Plack made her second season debut in the Brandon Handicap over nine furlongs at Newmarket in April for which she carried top weight of 132 pounds and finished third behind Brig o' Doon and MacCarthy More.

On 9 May 1924 Plack, ridden by Charlie Elliott, started at odds of 8/1 for the 111th running of the 1000 Guineas over the Rowley Mile course. The favourite Mumtaz Mahal set off in front and opened up a clear lead before tiring in the closing stages. Plack, with her tail "revolving like a windmill" overtook the favourite inside the final furlong and won by one and a half lengths, with half a length back to Straitlace in third place. Lord Rosebery was in poor health and was represented at Newmarket by his son Lord Dalmeny but recovered to celebrate his 77th birthday on 21 May with a number of ceremonies, one of which included a "firework effigy" of Plack.

Plack was moved up in distance and started favourite for the Oaks Stakes over one and a half miles at Epsom Racecourse on 6 June. She took the lead from the start but looked uncomfortable coming down the hill and was overtaken by traitlace entering the straight. She looked completely beaten at that point but rallied well in the last quarter mile and at the finishing line she was only a length and a half behind her rival. The filly was then stepped up in distance and matched against older horses in the Ascot Gold Cup over two and a half miles but after being badly hampered by Papyrus she finished unplaced behind the French four-year-old Massine.

In autumn Plack returned to winning form when she took the Newmarket Oaks over fourteen furlongs. She faced older stayers for the second time on 30 October when she contested the two and a quarter mile Jockey Club Cup at Newmarket. Ridden by Charlie Smirke she started odds-on favourite and won by one and a half lengths from the Prince of Wales's Stakes winner Eastern Monarch.

===1925: four-year-old season===
Plack remained in training as a four-year-old and ran consistently well in top class weight-for-age races without winning. At Epsom on 28 May she finished third of seven behind St Germans and Sansovino in the Coronation Cup at Epsom, and in the Hardwicke Stakes at Royal Ascot in June she again came home third, beaten by Hurstwood and Tournesol. Plack returned to her favoured extended distance in the Goodwood Cup and appeared to be going very easily when she clipped the heels of the horse in front, stumbled badly and unseated Charlie Elliott. In September Plack contested the Doncaster Cup and finished third behind St Germans and Hurstwood. In the following month she was beaten into third behind Bucellas and Foxlaw when attempting to repeat her 1924 success in the Jockey Club Cup.

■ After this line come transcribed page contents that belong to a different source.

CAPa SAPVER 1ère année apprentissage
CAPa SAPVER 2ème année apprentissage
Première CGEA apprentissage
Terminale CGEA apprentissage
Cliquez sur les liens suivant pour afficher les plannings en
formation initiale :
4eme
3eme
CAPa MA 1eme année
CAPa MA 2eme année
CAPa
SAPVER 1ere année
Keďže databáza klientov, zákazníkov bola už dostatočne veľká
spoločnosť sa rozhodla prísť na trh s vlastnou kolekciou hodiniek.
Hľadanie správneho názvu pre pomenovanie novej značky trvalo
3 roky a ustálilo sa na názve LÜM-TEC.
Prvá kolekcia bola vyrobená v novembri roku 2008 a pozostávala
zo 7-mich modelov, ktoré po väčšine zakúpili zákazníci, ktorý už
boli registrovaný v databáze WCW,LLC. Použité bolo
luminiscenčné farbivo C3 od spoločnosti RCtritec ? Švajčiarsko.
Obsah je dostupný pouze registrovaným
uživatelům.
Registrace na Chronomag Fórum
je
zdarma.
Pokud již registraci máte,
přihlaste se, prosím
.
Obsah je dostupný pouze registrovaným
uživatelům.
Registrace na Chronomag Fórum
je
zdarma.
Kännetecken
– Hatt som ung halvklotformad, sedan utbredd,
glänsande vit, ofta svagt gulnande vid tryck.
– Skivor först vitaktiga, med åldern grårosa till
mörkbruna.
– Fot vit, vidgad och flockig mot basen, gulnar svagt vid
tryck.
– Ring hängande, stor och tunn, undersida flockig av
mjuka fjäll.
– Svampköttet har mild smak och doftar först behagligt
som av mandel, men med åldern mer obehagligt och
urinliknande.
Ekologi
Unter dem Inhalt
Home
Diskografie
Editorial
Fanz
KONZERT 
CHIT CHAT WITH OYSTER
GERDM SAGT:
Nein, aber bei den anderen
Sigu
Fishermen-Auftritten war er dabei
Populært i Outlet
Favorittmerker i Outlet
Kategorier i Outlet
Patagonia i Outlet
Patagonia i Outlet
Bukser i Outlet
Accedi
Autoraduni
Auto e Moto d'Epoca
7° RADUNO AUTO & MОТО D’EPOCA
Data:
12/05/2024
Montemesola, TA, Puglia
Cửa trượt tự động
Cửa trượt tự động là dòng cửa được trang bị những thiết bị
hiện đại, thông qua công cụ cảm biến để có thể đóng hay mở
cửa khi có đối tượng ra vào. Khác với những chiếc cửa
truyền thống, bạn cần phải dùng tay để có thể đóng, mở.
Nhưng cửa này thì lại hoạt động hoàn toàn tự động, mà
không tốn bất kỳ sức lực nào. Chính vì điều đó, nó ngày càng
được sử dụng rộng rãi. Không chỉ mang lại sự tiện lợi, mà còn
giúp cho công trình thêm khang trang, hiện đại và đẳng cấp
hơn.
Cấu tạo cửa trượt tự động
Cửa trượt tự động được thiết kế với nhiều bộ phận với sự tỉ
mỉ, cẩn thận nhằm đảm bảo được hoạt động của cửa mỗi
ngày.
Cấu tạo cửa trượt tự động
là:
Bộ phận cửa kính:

==Assessment and honours==
In their book, A Century of Champions, based on the Timeform rating system, John Randall and Tony Morris rated Plack an "average" winner of the 1000 Guineas.

==Breeding record==
Plack was retired from racing to become a broodmare but proved difficult to get in foal and produced few foals before she died in 1940. Her offspring included:

- Coin of the Realm, a brown filly, foaled in 1930, sired by Phalaris. Winner; second in the Falmouth Stakes; dam of the Derby runner-up and Newmarket Stakes winner Midas.
- Carlino, colt, 1933, Sansovino
- Afterthought, bay filly, 1939, by Obliterate. Won Jockey Clup Cup; second in the Oaks Stakes; granddam of Aunt Edith.

==Pedigree==

Pedigree of Plack (GB), chestnut mare, 1921
| Sire Hurry On (GB) 1913 | Marcovil (GB) 1903 | Marco | Barcaldine |
Novitiate
| Lady Villikins | Hagioscope |
Dinah
| Toute Suite (GB) 1904 | Sainfoin | Springfield |
Sanda
| Star | Thurio |
Meteor
| Dam Groat (GB) 1917 | Junior (GB) 1909 | Symington | Ayrshire |
Siphonia
| Scylla | Eager |
Sirenia
| Sixpenny (GB) 1912 | William the Third | St Simon |
Gravity
| Montem | Ladas |
Kermesse (Family 11-f)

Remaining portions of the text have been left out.